Saved data entries

* * * *

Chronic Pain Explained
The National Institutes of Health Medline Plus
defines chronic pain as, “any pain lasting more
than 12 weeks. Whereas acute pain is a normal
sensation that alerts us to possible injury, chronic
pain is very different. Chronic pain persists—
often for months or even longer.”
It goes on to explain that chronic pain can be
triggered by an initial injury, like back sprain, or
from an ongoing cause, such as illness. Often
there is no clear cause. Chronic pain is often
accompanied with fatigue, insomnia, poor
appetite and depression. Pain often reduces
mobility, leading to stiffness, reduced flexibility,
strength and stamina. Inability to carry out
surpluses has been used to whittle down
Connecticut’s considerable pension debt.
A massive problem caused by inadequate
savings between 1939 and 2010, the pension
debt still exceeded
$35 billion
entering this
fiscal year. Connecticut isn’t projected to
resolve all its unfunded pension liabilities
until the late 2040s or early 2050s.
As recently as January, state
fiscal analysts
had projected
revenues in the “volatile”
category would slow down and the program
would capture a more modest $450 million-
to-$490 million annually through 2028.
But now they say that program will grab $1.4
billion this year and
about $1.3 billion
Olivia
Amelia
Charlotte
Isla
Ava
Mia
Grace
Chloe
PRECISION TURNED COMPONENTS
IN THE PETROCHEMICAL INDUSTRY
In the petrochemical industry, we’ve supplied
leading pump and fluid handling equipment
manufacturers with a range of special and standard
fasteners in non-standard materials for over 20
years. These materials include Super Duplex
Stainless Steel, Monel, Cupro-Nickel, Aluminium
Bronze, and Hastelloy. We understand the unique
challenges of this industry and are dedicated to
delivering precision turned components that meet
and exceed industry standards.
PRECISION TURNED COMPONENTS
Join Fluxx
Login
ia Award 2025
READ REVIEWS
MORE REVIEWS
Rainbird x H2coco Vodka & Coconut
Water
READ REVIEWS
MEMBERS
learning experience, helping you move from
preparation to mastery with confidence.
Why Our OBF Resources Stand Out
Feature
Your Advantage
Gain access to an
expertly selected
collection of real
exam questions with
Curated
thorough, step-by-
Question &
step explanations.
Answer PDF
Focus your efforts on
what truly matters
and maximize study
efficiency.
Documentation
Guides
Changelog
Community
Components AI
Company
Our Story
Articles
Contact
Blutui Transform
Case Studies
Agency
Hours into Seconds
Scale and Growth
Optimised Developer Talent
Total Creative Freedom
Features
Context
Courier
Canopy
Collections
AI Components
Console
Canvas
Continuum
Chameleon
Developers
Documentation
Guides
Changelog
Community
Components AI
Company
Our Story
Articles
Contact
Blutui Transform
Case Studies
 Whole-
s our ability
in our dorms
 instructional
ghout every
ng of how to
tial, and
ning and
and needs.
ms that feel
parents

* * * *

» **Exercise description**
The records must each be output verbatim, with nothing left out.

» **Solved exercise**
Chronic Pain Explained
The National Institutes of Health Medline Plus
defines chronic pain as, “any pain lasting more
than 12 weeks. Whereas acute pain is a normal
sensation that alerts us to possible injury, chronic
pain is very different. Chronic pain persists—
often for months or even longer.”
It goes on to explain that chronic pain can be
triggered by an initial injury, like back sprain, or
from an ongoing cause, such as illness. Often
there is no clear cause. Chronic pain is often
accompanied with fatigue, insomnia, poor
appetite and depression. Pain often reduces
mobility, leading to stiffness, reduced flexibility,
strength and stamina. Inability to carry out
surpluses has been used to whittle down
Connecticut’s considerable pension debt.
A massive problem caused by inadequate
savings between 1939 and 2010, the pension
debt still exceeded
$35 billion
entering this
fiscal year. Connecticut isn’t projected to
resolve all its unfunded pension liabilities
until the late 2040s or early 2050s.
As recently as January, state
fiscal analysts
had projected
revenues in the “volatile”
category would slow down and the program
would capture a more modest $450 million-
to-$490 million annually through 2028.
But now they say that program will grab $1.4
billion this year and
about $1.3 billion
Olivia
Amelia
Charlotte
Isla
Ava
Mia
Grace
Chloe
PRECISION TURNED COMPONENTS
IN THE PETROCHEMICAL INDUSTRY
In the petrochemical industry, we’ve supplied
leading pump and fluid handling equipment
manufacturers with a range of special and standard
fasteners in non-standard materials for over 20
years. These materials include Super Duplex
Stainless Steel, Monel, Cupro-Nickel, Aluminium
Bronze, and Hastelloy. We understand the unique
challenges of this industry and are dedicated to
delivering precision turned components that meet
and exceed industry standards.
PRECISION TURNED COMPONENTS
Join Fluxx
Login
ia Award 2025
READ REVIEWS
MORE REVIEWS
Rainbird x H2coco Vodka & Coconut
Water
READ REVIEWS
MEMBERS
learning experience, helping you move from
preparation to mastery with confidence.
Why Our OBF Resources Stand Out
Feature
Your Advantage
Gain access to an
expertly selected
collection of real
exam questions with
Curated
thorough, step-by-
Question &
step explanations.
Answer PDF
Focus your efforts on
what truly matters
and maximize study
efficiency.
Documentation
Guides
Changelog
Community
Components AI
Company
Our Story
Articles
Contact
Blutui Transform
Case Studies
Agency
Hours into Seconds
Scale and Growth
Optimised Developer Talent
Total Creative Freedom
Features
Context
Courier
Canopy
Collections
AI Components
Console
Canvas
Continuum
Chameleon
Developers
Documentation
Guides
Changelog
Community
Components AI
Company
Our Story
Articles
Contact
Blutui Transform
Case Studies
 Whole-
s our ability
in our dorms
 instructional
ghout every
ng of how to
tial, and
ning and
and needs.
ms that feel
parents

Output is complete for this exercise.